Looks good, what do they rate if for? Size and weight?


----------



## Wismer (Jul 30, 2007)

To quote Norwood "You can pull a 20 foot, half ton log"

I haven't used it much, but it seems a 20 inch log would be plenty big, not necessarily the atv wouldnt be able to pull it, but it wouldn't lift off the ground very far. I like to see the log off the ground as much as possible, because a dirty log is brutal on blades and chains.


Craig


----------



## MJR (Jul 30, 2007)

Hello Wismer. You seem to have a very well stocked shop (from the pictures from your assemble of your mill). Why didn’t you make your own arch? The Norwood arch is very $$$. Don’t get me wrong, you are giving me equipment envy. Best of luck with the new toys.


----------



## The WoodButcher (Jul 30, 2007)

MJR said:


> Hello Wismer. You seem to have a very well stocked shop (from the pictures from your assemble of your mill). Why didn’t you make your own arch? The Norwood arch is very $$$. Don’t get me wrong, you are giving me equipment envy. Best of luck with the new toys.



*Hi All, I have the LM2000 as well. I couldn't stand the price of the Norwood arch, so I built mine and it works GREAT. *


----------



## sawyerDave (Jul 30, 2007)

*skidder arch*

That was the same arch that i used as a general pattern, when I built my logging arch, it is a good set up, just a little small for my needs.

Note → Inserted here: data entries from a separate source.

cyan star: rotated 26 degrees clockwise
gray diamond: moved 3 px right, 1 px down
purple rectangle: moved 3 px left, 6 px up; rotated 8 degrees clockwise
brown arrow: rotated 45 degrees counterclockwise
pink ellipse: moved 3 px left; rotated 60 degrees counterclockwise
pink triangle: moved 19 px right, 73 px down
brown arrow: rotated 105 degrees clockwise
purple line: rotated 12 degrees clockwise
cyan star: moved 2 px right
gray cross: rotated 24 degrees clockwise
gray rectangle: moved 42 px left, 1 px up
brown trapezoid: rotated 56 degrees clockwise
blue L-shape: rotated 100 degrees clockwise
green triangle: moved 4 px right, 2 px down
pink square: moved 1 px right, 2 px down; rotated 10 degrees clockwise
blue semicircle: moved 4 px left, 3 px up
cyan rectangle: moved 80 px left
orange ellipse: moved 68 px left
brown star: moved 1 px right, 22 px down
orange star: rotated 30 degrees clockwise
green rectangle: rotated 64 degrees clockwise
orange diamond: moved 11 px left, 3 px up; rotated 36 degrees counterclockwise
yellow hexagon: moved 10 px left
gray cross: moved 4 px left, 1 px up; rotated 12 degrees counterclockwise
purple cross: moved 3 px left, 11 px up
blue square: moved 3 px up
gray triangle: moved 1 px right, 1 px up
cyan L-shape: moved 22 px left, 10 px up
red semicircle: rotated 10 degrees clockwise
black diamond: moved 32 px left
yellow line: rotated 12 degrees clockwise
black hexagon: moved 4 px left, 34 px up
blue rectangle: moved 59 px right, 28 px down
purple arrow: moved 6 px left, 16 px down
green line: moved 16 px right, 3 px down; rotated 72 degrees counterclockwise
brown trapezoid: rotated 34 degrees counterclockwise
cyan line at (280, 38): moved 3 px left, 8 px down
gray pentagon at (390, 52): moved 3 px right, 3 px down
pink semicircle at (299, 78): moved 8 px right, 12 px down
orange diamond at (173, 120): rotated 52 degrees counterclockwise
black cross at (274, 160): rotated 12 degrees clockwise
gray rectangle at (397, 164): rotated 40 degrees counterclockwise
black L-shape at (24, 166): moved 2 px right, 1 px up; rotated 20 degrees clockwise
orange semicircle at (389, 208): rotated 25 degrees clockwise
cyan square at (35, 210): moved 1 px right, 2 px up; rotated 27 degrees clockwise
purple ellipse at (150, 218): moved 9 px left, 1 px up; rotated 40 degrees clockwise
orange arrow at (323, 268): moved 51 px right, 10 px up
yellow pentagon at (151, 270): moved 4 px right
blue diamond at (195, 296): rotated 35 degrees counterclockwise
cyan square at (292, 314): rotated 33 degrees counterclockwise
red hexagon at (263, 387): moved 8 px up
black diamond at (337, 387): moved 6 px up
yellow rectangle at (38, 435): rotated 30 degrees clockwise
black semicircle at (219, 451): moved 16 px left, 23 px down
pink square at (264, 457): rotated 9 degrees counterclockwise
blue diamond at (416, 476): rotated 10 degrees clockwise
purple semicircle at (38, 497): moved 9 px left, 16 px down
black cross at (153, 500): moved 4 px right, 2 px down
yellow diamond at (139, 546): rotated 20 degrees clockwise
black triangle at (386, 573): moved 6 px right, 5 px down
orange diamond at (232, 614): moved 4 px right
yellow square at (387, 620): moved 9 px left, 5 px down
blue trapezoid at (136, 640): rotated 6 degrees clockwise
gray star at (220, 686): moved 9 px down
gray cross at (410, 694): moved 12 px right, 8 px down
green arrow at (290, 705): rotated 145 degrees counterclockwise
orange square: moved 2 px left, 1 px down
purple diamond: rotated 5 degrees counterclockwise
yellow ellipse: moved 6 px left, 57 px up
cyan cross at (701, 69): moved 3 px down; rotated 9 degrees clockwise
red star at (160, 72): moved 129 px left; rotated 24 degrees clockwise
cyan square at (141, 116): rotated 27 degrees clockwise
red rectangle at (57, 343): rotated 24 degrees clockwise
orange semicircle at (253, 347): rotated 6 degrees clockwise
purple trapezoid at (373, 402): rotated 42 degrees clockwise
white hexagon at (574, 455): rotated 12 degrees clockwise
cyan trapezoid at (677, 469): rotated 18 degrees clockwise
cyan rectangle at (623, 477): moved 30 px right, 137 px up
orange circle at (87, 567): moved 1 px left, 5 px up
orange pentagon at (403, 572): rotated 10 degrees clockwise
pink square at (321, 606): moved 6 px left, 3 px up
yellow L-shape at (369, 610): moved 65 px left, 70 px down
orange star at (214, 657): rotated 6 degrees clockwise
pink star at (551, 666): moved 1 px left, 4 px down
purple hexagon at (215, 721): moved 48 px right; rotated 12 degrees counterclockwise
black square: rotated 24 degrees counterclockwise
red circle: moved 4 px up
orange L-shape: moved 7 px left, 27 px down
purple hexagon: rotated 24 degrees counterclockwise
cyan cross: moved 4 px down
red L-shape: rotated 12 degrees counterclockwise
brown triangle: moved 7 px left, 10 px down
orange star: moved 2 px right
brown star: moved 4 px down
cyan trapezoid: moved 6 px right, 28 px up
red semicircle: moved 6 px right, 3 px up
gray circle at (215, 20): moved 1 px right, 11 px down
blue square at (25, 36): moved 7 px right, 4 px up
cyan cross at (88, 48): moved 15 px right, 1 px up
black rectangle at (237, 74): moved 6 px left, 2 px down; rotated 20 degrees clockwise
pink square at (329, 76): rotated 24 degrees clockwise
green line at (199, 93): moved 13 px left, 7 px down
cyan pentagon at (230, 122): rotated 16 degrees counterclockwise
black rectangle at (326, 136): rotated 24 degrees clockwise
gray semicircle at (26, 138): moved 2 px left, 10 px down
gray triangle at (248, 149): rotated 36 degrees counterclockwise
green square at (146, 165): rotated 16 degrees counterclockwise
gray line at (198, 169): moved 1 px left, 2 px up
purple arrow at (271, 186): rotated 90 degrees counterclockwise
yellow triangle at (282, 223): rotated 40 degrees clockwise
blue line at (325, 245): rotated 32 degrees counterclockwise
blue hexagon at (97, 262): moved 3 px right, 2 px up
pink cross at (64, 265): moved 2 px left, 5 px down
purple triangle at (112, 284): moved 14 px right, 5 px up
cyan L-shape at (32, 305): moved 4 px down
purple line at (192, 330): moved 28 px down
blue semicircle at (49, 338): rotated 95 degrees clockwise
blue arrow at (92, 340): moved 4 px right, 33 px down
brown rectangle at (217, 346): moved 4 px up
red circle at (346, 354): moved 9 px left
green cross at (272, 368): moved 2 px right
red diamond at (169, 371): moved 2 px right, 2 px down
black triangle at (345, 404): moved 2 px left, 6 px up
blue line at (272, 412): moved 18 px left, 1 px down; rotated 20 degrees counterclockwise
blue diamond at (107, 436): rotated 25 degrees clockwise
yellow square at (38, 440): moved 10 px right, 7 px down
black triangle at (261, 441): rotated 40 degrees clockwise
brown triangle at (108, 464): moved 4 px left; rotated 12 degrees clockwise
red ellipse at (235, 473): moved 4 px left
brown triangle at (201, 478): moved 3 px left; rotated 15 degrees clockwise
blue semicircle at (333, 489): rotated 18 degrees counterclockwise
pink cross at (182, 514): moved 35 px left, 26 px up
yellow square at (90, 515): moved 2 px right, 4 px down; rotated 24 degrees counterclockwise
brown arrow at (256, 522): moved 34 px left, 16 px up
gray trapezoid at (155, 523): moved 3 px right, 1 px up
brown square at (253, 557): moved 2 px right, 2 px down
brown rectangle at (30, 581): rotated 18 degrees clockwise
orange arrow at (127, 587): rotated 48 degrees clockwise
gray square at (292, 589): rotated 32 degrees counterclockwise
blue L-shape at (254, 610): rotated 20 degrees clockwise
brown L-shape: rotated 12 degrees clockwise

I built one out of an old sprayer axle, some big 20" rims and schoolbus tires. Ended up heating some 1-1/8 " cold rolled steel to form the lifting bar, and even that bends and flexes under the load of a 28" poplar 18' long. I also built a little dolly out of a tow dolly to carry the other end of log, so I don't pack the log full of mud!


----------



## Sawyer Rob (Jul 30, 2007)

My buddy has a Norwood arch, and i've seen him pull some really big logs with it, easily heavier than 1/2 ton! If i didn't have bigger equipment, i'd buy or build one myself... Norwood has a real nice design with there's....

Rob


----------



## aggiewoodbutchr (Jul 30, 2007)

Awesome rig Woodbutcher!


----------



## aggiewoodbutchr (Jul 30, 2007)

sawyerDave said:


> That was the same arch that i used as a general pattern, when I built my logging arch, it is a good set up, just a little small for my needs. I built one out of an old sprayer axle, some big 20" rims and schoolbus tires. Ended up heating some 1-1/8 " cold rolled steel to form the lifting bar, and even that bends and flexes under the load of a 28" poplar 18' long. I also built a little dolly out of a tow dolly to carry the other end of log, so I don't pack the log full of mud!



WHERE'S THE PICS!!!!!


----------



## Wismer (Jul 30, 2007)

I would of liked to build myself an arch, but my dad decided he want the norwood arch, so we got it. At least I'll be able to look at it, take the features I like and build a new arch but with some improvements. It seems to be pretty dyno-mite except I wish it would lift the logs higher off the ground.


Craig


----------



## Wismer (Jul 30, 2007)

Woodbutcher,

What engine do you have on your mill? I opted for the honda 13, Speed wasn't really a concern for me. Anyways, did you have any trouble with the initial start of the engine? So far I haven't been able to get her going, but I haven't had too much time to try. I have over choked it and got it to backfire so far, but not much more than that. It sounds like it wants to go, but something is missing, maybe air in the line or something?

Thanks

Craig


----------